Как заметил однажды нейрофизиолог Р. Бернс, «…было бы полезно…, если бы авторы статей о высших отделах центральной нервной системы, прежде чем писать о методах, сообщали о своих предубеждениях и ожиданиях. В конце концов удручающе легко найти то, что ищешь, и чрезвычайно трудно увидеть то, что заранее не ожидаешь и не стремишься найти» [31, с. 399]. Поэтому при всей неразделимости объекта (предмета) и субъекта как сторон познавательного процесса исследователь обязан всегда стремиться четко отрефлексировать их принципиальное различие, отделять свое субъективное отношение от содержания исследуемого объекта. В этом состоит залог объективности научного знания и выражение субъективной профессиональной честности ученого. Трудно также согласиться с М.А. Розовым, усматривающим существенную особенность гуманитарных наук в рефлексии, способности человека описывать свое поведение [269, с. 78]. Бесспорно, гуманитарные науки в определенной степени выражают самопознание человечества, но то же самое можно сказать и о комплексах негуманитарных, например, медико-биологических или экологических наук, описывающих поведение человека, результаты которых также могут существенно влиять на последующее развитие изучаемых объектов. Специфика гуманитарного знания, очевидно, в том, что оно отражает, «рефлексирует» бытие и сознание на «социетальном» уровне.

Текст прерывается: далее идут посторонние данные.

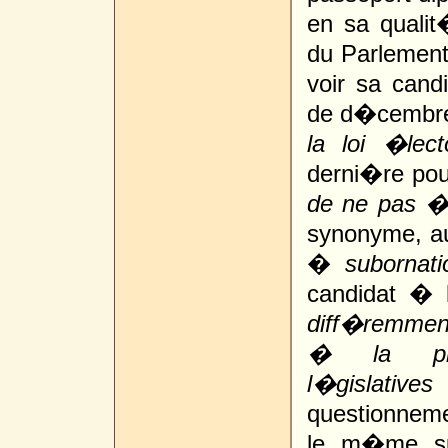
en sa quali
du Parlement 
voir sa cand
de d�cembre
la loi �lect
derni�re pou
de ne pas �t
synonyme, au
�
subornat
candidat � 
diff�remment 
� la pr�s
l�gislatives
questionneme
le m�me suj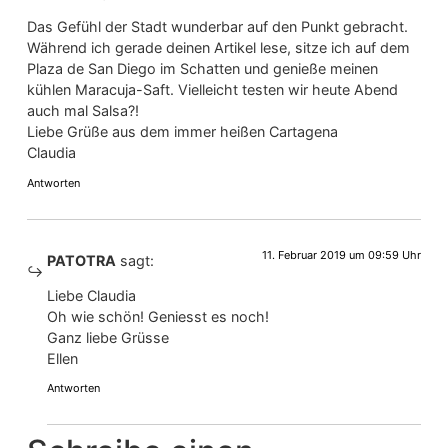
Das Gefühl der Stadt wunderbar auf den Punkt gebracht.
Während ich gerade deinen Artikel lese, sitze ich auf dem
Plaza de San Diego im Schatten und genieße meinen
kühlen Maracuja-Saft. Vielleicht testen wir heute Abend
auch mal Salsa?!
Liebe Grüße aus dem immer heißen Cartagena
Claudia
Antworten
11. Februar 2019 um 09:59 Uhr
PATOTRA
sagt:
Liebe Claudia
Oh wie schön! Geniesst es noch!
Ganz liebe Grüsse
Ellen
Antworten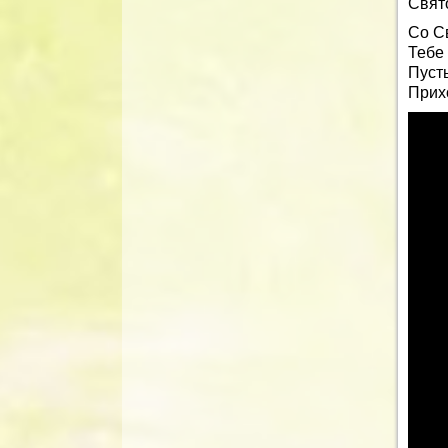
Свят
Со С
Тебе
Пусть
Прихо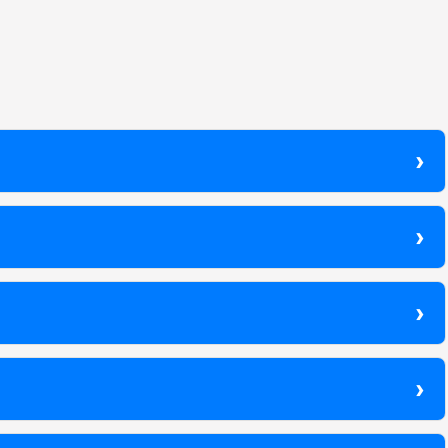
›
›
›
›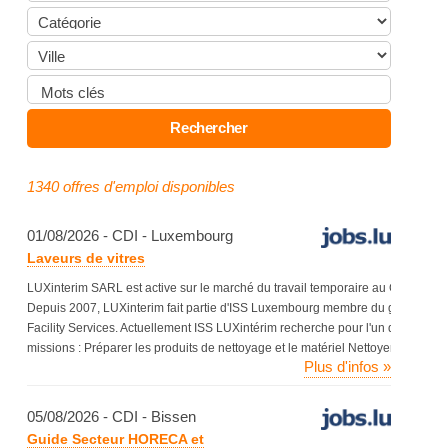
1340 offres d'emploi disponibles
01/08/2026 - CDI - Luxembourg
Laveurs de vitres
LUXinterim SARL est active sur le marché du travail temporaire au Grand-D
Depuis 2007, LUXinterim fait partie d'ISS Luxembourg membre du groupe inte
Facility Services. Actuellement ISS LUXintérim recherche pour l'un de ses clie
missions : Préparer les produits de nettoyage et le matériel Nettoyer et essuye
Plus d'infos »
05/08/2026 - CDI - Bissen
Guide Secteur HORECA et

Коммуникативность между российскими учеными существенно снизилась. Во-первых, резко сократились тиражи и возросли цены на печатную продукцию, во-вторых, для большинства специалистов значительно сократились финансовые возможности общения, в-третьих, гуманитарии теперь не только мало читают труды друг друга, но мало общаются на конференциях и семинарах. И совершенно был прав А.С. Панарин, когда, призывая философское сообщество к продуктивному общению, утверждал: «…чем выше уровень нашей озабоченности, тем выше уровень проникновения в суть вещей, а значит, тем содержательнее используемые нами знаки», так как язык познания, его метод, не могут быть свободны от человеческой ангажированности [237, с. 55].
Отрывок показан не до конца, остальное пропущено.